Teramoto Reiji, Fukunishi Hiroaki
Fundamental and Environmental Research Laboratories, NEC Corporation, 34, Miyukigaoka, Tsukuba, Ibaraki 305-8501, Japan.
J Chem Inf Model. 2007 Sep-Oct;47(5):1858-67. doi: 10.1021/ci700116z. Epub 2007 Aug 9.
Protein-ligand docking programs have been used to efficiently discover novel ligands for target proteins from large-scale compound databases. However, better scoring methods are needed. Generally, scoring functions are optimized by means of various techniques that affect their fitness for reproducing X-ray structures and protein-ligand binding affinities. However, these scoring functions do not always work well for all target proteins. A scoring function should be optimized for a target protein to enhance enrichment for structure-based virtual screening. To address this problem, we propose the supervised scoring model (SSM), which takes into account the protein-ligand binding process using docked ligand conformations with supervised learning for optimizing scoring functions against a target protein. SSM employs a rough linear correlation between binding free energy and the root mean square deviation of a native ligand for predicting binding energy.

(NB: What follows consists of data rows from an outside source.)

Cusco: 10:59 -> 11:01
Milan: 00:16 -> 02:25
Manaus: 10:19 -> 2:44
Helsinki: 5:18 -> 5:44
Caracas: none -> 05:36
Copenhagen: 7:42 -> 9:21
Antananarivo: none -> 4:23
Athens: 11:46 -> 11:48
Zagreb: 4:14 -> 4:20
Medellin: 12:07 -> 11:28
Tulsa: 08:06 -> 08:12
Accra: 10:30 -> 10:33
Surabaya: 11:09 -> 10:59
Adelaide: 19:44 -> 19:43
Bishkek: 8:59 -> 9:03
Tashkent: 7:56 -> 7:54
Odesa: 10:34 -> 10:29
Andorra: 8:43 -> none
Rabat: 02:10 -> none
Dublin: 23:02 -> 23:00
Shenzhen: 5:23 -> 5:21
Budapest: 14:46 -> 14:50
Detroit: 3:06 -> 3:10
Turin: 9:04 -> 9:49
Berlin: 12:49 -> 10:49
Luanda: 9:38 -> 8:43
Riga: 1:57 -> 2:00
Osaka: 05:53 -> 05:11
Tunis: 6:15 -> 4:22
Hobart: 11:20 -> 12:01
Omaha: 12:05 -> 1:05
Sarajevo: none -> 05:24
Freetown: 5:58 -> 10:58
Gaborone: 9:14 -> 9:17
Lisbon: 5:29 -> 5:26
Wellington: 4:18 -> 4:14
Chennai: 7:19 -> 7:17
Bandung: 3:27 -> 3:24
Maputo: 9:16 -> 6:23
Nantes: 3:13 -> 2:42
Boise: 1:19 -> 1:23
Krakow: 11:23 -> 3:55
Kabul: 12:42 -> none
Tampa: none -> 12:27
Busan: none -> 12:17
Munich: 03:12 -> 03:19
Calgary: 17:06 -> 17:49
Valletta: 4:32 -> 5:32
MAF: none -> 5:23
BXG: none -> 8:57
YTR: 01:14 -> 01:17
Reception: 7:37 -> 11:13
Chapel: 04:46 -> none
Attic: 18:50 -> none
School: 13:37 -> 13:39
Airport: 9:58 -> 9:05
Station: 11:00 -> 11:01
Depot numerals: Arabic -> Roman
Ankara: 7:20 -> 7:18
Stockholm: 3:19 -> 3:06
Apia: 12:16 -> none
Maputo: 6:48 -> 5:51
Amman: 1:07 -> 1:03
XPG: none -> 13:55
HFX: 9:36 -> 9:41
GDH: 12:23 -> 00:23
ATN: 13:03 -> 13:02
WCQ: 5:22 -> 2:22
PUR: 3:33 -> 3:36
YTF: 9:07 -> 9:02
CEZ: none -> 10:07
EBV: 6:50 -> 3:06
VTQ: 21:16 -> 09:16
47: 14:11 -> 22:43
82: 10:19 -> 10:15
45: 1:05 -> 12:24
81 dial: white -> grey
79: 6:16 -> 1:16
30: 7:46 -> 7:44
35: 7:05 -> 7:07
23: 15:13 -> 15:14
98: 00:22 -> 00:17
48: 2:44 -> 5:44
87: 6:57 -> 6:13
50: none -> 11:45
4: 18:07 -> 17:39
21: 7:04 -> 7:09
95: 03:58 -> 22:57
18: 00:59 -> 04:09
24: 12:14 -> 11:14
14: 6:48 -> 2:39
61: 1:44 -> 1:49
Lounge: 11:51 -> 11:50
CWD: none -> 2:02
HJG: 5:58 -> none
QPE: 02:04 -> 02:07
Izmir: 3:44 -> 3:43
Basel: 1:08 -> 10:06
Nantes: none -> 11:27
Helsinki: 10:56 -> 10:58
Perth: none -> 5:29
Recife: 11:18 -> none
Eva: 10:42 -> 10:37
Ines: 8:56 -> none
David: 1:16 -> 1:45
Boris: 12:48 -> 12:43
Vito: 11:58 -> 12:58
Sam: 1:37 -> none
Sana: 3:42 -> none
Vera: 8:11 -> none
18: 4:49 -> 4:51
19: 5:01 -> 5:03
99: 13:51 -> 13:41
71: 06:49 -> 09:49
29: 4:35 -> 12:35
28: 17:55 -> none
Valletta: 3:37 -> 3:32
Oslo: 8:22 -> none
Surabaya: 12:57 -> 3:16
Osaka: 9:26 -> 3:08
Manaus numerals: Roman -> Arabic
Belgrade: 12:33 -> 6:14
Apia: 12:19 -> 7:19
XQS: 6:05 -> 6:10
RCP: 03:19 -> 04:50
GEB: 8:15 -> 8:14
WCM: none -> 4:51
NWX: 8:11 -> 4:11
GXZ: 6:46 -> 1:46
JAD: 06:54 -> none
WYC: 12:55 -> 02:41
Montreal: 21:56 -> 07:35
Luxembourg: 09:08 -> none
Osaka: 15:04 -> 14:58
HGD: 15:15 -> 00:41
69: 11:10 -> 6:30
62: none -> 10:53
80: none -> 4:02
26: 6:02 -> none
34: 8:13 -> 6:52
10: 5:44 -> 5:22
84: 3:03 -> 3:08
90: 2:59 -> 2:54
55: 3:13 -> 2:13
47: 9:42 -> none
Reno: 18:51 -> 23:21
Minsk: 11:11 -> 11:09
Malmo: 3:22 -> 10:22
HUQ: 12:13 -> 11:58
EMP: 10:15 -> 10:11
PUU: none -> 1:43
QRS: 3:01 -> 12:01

We applied SSM to the FlexX scoring function, that is, F-Score, with five different target proteins: thymidine kinase (TK), estrogen receptor (ER), acetylcholine esterase (AChE), phosphodiesterase 5 (PDE5), and peroxisome proliferator-activated receptor gamma (PPARgamma). For these five proteins, SSM always enhanced enrichment better than F-Score, exhibiting superior performance that was particularly remarkable for TK, AChE, and PPARgamma. We also demonstrated that SSM is especially good at enhancing enrichments of the top ranks of screened compounds, which is useful in practical drug screening.
蛋白质-配体对接程序已被用于从大规模化合物数据库中高效发现针对目标蛋白质的新型配体。然而,仍需要更好的评分方法。一般来说,评分函数通过各种技术进行优化,这些技术会影响它们在重现X射线结构和蛋白质-配体结合亲和力方面的适用性。然而,这些评分函数并非对所有目标蛋白质都能始终有效。评分函数应针对目标蛋白质进行优化,以提高基于结构的虚拟筛选的富集度。为了解决这个问题,我们提出了监督评分模型(SSM),该模型利用对接配体构象并结合监督学习来考虑蛋白质-配体结合过程,以针对目标蛋白质优化评分函数。SSM利用结合自由能与天然配体的均方根偏差之间的粗略线性相关性来预测结合能。我们将SSM应用于FlexX评分函数,即F-Score,针对五种不同的目标蛋白质:胸苷激酶(TK)、雌激素受体(ER)、乙酰胆碱酯酶(AChE)、磷酸二酯酶5(PDE5)和过氧化物酶体增殖物激活受体γ(PPARγ)。对于这五种蛋白质,SSM始终比F-Score能更好地提高富集度,表现出卓越的性能,在TK、AChE和PPARγ上尤为显著。我们还证明了SSM在增强筛选化合物顶级排名的富集度方面特别出色,这在实际药物筛选中很有用。